Born and brought up in Jaipur (Pinkcity – the capital of Rajasthan, a state in western part of India), Ashutosh received his bachelor’s and master’s degrees in Physics at the Indian Institute of Technology Kharagpur. He is currently a fourth year physics graduate student at the University of Maryland, College Park. His present research interests are optics, cryogenics, and biophysics.
Project: Modelling Gene Regulatory Networks Using Multiway Systems
Proteins are the elementary functional units responsible for growth and motility of all ‘living organisms’. The code (genes) for constructing (and deconstructing) the proteins is stored in the DNA; from there it is transcribed into RNAs. Some of these RNAs (called messenger RNA or mRNA) are than translated to proteins. The number of mRNAs varies among different species. Humans are believed to have about 30,000 different types of mRNAs giving as many different proteins. The total number of mRNAs is estimated to be 10^5 following a Pareto distribution.

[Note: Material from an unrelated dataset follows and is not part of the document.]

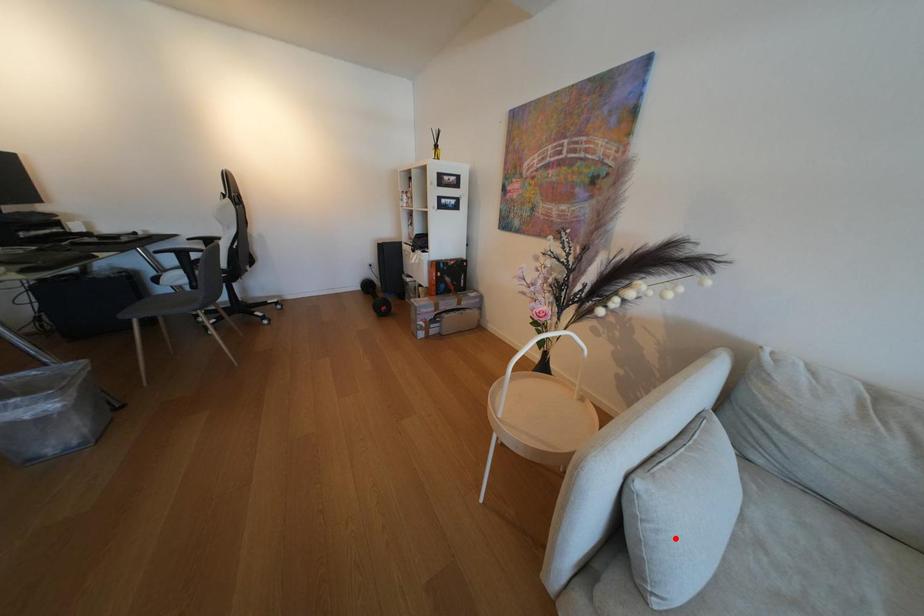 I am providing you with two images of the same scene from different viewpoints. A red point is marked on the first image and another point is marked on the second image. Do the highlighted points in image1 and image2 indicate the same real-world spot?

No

Different proteins carry out different tasks at various stages in the cell cycle. Some proteins are responsible for transcription of DNA; some translate mRNAs to make new proteins; some help in the tranport of various molecules & nutrients from one region of the cell to other; and some are responsible for repairing of damaged cells, some proteins help in destruction of harmful bacteria and viruses. The quantities of each of these proteins are regulated depending on need and hence the name “Gene Regulatory Network”. It is a complex and dynamic network which is continuously interacting with its environment.
I plan to study the growth of such networks using multiway systems. These systems grow rapidly with a variety of different entities (strings) in different quantities and are an obvious choice to study regulatory networks.
Favorite Outer Totalistic Three-Color Rule
Rule chosen: 30224
That’s rule 13723198. This rule seems to know perfectly what it is doing, and appears somewhat generous in transparently showing the internal steps of its computation. If an analogy were to be found, I would think of the computation performed by a very complicated, but purely mechanical (not electronic) system, with small balls bouncing and dropping and fragmenting in orderly ways.